Am Freitagabend, den 21.11.25, konnten sich unsere Gäste beim Multivisionsvortrag von Bertram Rueb richtig satt sehen an Bildern von seiner Wanderung im Karakorum zum K2, dem zweithöchsten Berg der Erde. Er liegt auf der Grenze zwischen Pakistan und China. Rueb berichtete natürlich auch von der schon beschwerlichen Anreise per Flugzeug von Basel über Istanbul nach Bishkek, der Hauptstadt Kirgisistans, der Weiterreise mit Bus und Geländewagen nach China hinein und bis zum Ende der Autostraße in einem kleinen Uigurendorf. Das Volk der Uiguren, der Religion nach Moslems, wird von den Chinesen nicht als gleichberechtigt behandelt und unterdrückt. Die Armut ist überall sichtbar, die traditionelle Lebensweise geht erzwungenermaßen verloren, die Versorgung mit Lebensnotwendigem, insbesondere Gesundheitsversorgung, ist mehr als mangelhaft.
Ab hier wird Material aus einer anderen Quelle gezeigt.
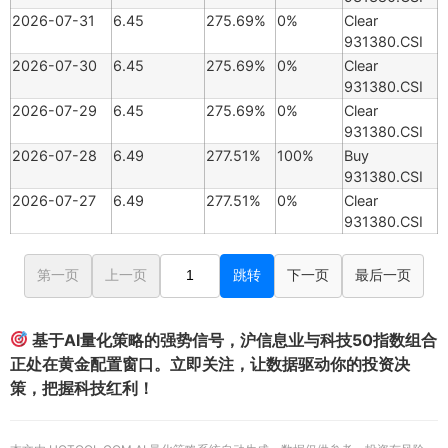
2026-07-31
6.45
275.69%
0%
Clear
931380.CSI
2026-07-30
6.45
275.69%
0%
Clear
931380.CSI
2026-07-29
6.45
275.69%
0%
Clear
931380.CSI
2026-07-28
6.49
277.51%
100%
Buy
931380.CSI
2026-07-27
6.49
277.51%
0%
Clear
931380.CSI
第一页
上一页
跳转
下一页
最后一页
基于AI量化策略的强势信号，沪信息业与科技50指数组合
正处在黄金配置窗口。立即关注，让数据驱动你的投资决
策，把握科技红利！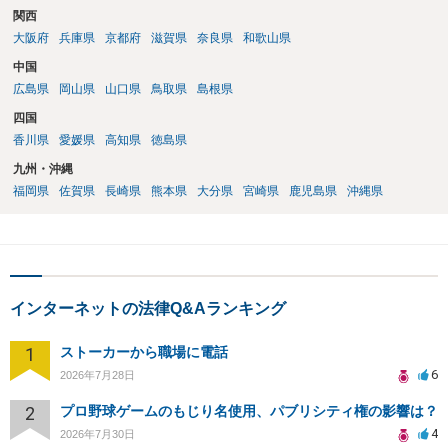
関西
大阪府
兵庫県
京都府
滋賀県
奈良県
和歌山県
中国
広島県
岡山県
山口県
鳥取県
島根県
四国
香川県
愛媛県
高知県
徳島県
九州・沖縄
福岡県
佐賀県
長崎県
熊本県
大分県
宮崎県
鹿児島県
沖縄県
インターネットの法律Q&Aランキング
1
ストーカーから職場に電話
6
2026年7月28日
2
プロ野球ゲームのもじり名使用、パブリシティ権の影響は？
4
2026年7月30日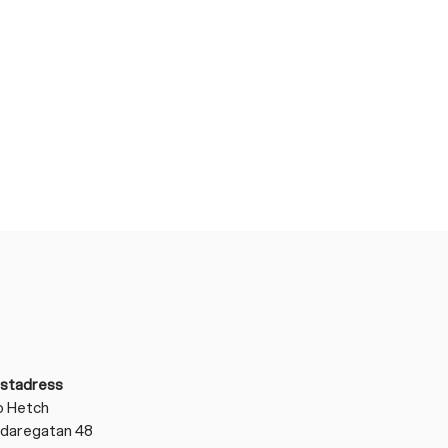
stadress
o Hetch
daregatan 48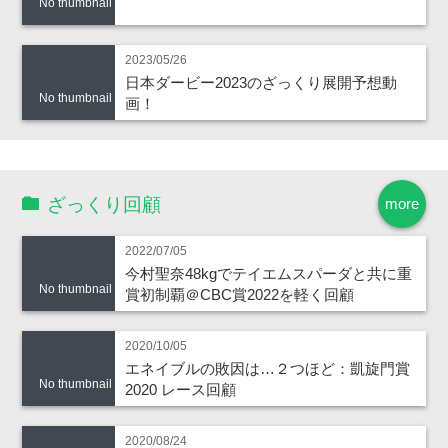
No thumbnail
2023/05/26
日本ダービー2023のざっくり展開予想動
No thumbnail
画！
ざっくり回顧
more
2022/07/05
今村聖奈48kgでテイエムスパーダと共に重
No thumbnail
賞初制覇＠CBC賞2022を軽く回顧
2020/10/05
エネイブルの敗因は…２つほど：凱旋門賞
No thumbnail
2020 レース回顧
2020/08/24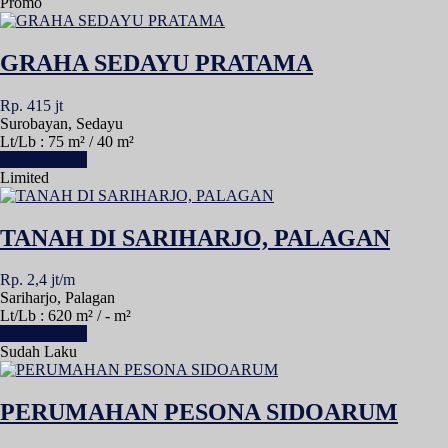
Promo
GRAHA SEDAYU PRATAMA
Rp. 415 jt
Surobayan, Sedayu
Lt/Lb : 75 m² / 40 m²
Lihat Detail »
Limited
TANAH DI SARIHARJO, PALAGAN
Rp. 2,4 jt/m
Sariharjo, Palagan
Lt/Lb : 620 m² / - m²
Lihat Detail »
Sudah Laku
PERUMAHAN PESONA SIDOARUM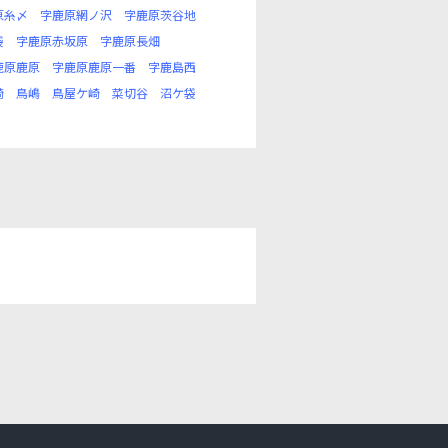
原糸〆
字鹿原網ノ沢
字鹿原茨谷地
袋
字鹿原赤坂原
字鹿原長畑
鹿原鹿原
字鹿原鹿原一番
字鹿島西
崎
鳥嶋
鳥屋ケ崎
菜切谷
沼ケ袋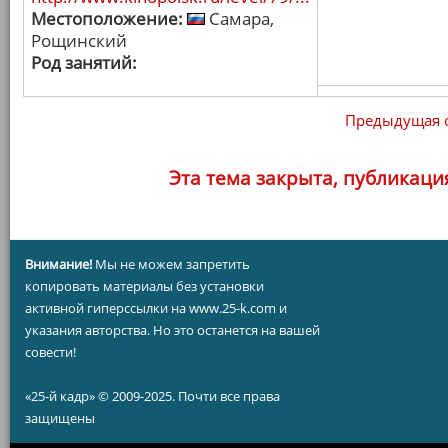
Местоположение:
Самара,
Рощинский
Род занятий:
Предыдущая 
Эта тема закрыта, публикаци
Внимание!
Мы не можем запретить
копировать материалы без установки
активной гиперссылки на www.25-k.com и
указания авторства. Но это останется на вашей
совести!
«25-й кадр» © 2009-2025. Почти все права
защищены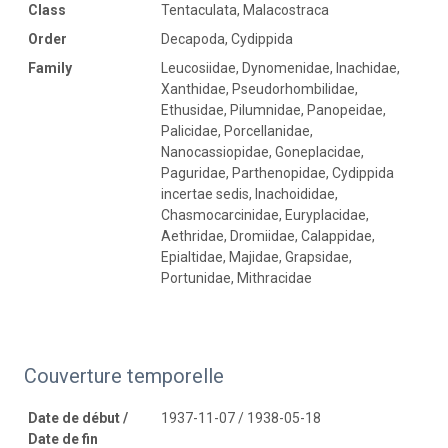
Class
Tentaculata, Malacostraca
Order
Decapoda, Cydippida
Family
Leucosiidae, Dynomenidae, Inachidae,
Xanthidae, Pseudorhombilidae,
Ethusidae, Pilumnidae, Panopeidae,
Palicidae, Porcellanidae,
Nanocassiopidae, Goneplacidae,
Paguridae, Parthenopidae, Cydippida
incertae sedis, Inachoididae,
Chasmocarcinidae, Euryplacidae,
Aethridae, Dromiidae, Calappidae,
Epialtidae, Majidae, Grapsidae,
Portunidae, Mithracidae
Couverture temporelle
Date de début /
1937-11-07 / 1938-05-18
Date de fin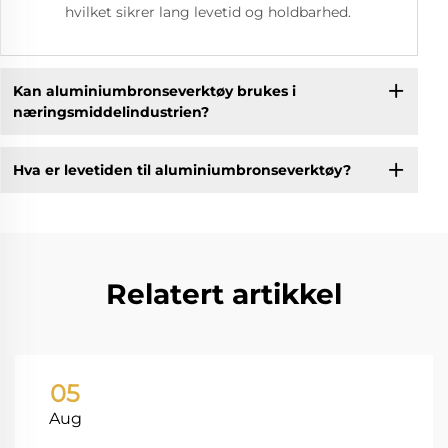
hvilket sikrer lang levetid og holdbarhed.
Kan aluminiumbronseverktøy brukes i
næringsmiddelindustrien?
Hva er levetiden til aluminiumbronseverktøy?
Relatert artikkel
05
Aug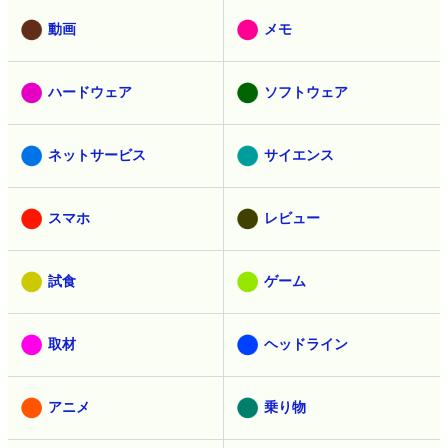
動画
メモ
ハードウェア
ソフトウェア
ネットサービス
サイエンス
スマホ
レビュー
試食
ゲーム
取材
ヘッドライン
アニメ
乗り物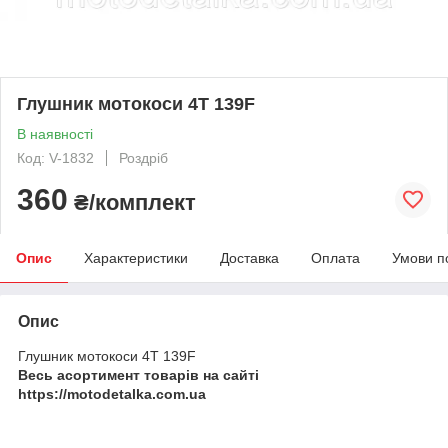
Глушник мотокоси 4T 139F
В наявності
Код: V-1832
Роздріб
360
₴/комплект
Опис
Характеристики
Доставка
Оплата
Умови п
Опис
Глушник мотокоси 4T 139F
Весь асортимент товарів на сайті
https://motodetalka.com.ua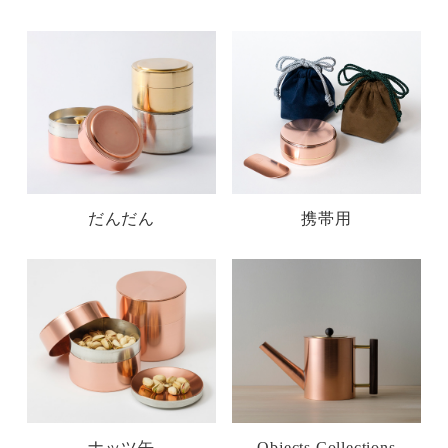
だんだん
携帯用
ナッツ缶
Objects Collections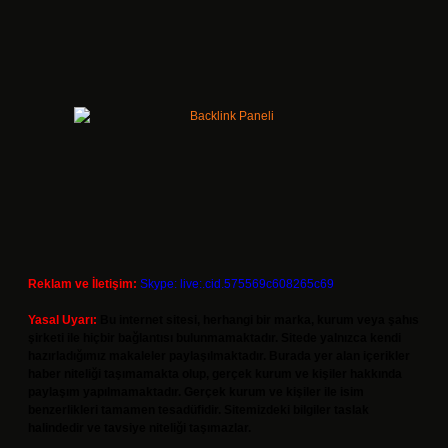
Reklam ve İletişim:
Skype: live:.cid.575569c608265c69
Yasal Uyarı:
Bu internet sitesi, herhangi bir marka, kurum veya şahıs
şirketi ile hiçbir bağlantısı bulunmamaktadır. Sitede yalnızca kendi
hazırladığımız makaleler paylaşılmaktadır. Burada yer alan içerikler
haber niteliği taşımamakta olup, gerçek kurum ve kişiler hakkında
paylaşım yapılmamaktadır. Gerçek kurum ve kişiler ile isim
benzerlikleri tamamen tesadüfidir. Sitemizdeki bilgiler taslak
halindedir ve tavsiye niteliği taşımazlar.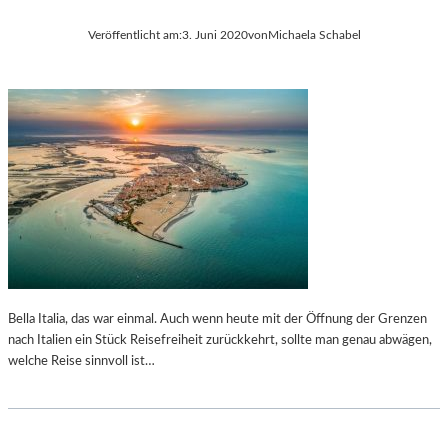
Veröffentlicht am:
3. Juni 2020
von
Michaela Schabel
Bella Italia, das war einmal. Auch wenn heute mit der Öffnung der Grenzen
nach Italien ein Stück Reisefreiheit zurückkehrt, sollte man genau abwägen,
welche Reise sinnvoll ist…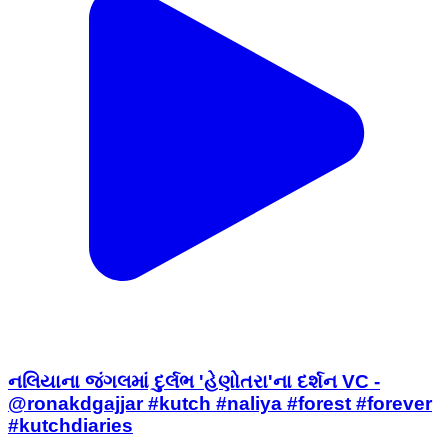
નલિયાના જંગલમાં દુર્લભ 'હેણોતરા'ના દર્શન VC -
@ronakdgajjar #kutch #naliya #forest #forever
#kutchdiaries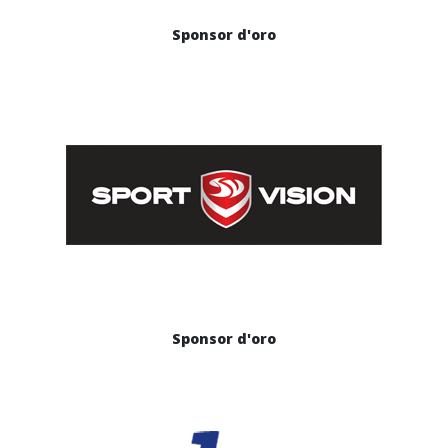
Sponsor d'oro
Sponsor d'oro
Von dieser letzten anfahrbaren Station ging es nun zu Fuß über 95 km hinein in dieses nahezu unberührte, unwirtliche und für uns unbekannte Gebirge namens Karakorum. Mehr als die Hälfte der Fläche (ca. 75.000 qkm, größer als ganz Bayern) liegt oberhalb von 5.000 m. Kamele sind als Lasttiere dabei und zwei einheimische Führer sowie ein Küchenteam für die ganze Gruppe von 15 Personen. Alles muss mitgebracht werden: Essen, Zelte, Kleidung, Schlafsäcke usw.. Die Nächte sind bitterkalt, am Tag sticht in den Tälern jedoch die Sonne vom wolkenlosen Himmel herab. Immer wieder mussten eiskalte Bäche und Flüsse durchquert werden und es ging immer höher hinauf. Schließlich konnten auch die Kamele nicht mehr mit und ein Lastesel begleitete noch die Wanderer. Glücklich wurde das Basislager der Bergsteiger am Ende des Gletschers erreicht, von wo aus sich der K2 majestätisch bis auf 8.611 m Höhe erhebt. Dieser Berg gilt als wesentlich schwieriger zu besteigen als der Mount Everest. Erst 800 Bergsteiger haben seit der Erstbesteigung 1954 den Gipfel erreicht. Für Reinhold Messner ist er der „Berg der Berge“!

Nach dem Aufenthalt im Basislager mussten die 85 km zurück erneut bewältigt werden. Steinschlag, wilde Flüsse und Höhenkrankheit bedrohen die Wanderer. Schon ein umgeknickter Knöchel stellt ein Problem dar, da keine Infrastruktur besteht. Bertram Rueb und seine Frau Ingeborg sind wieder heil zurückgekehrt. Eindrucksvoll schilderte er die Strapazen und die faszinierende Natur der Wanderung zum K2.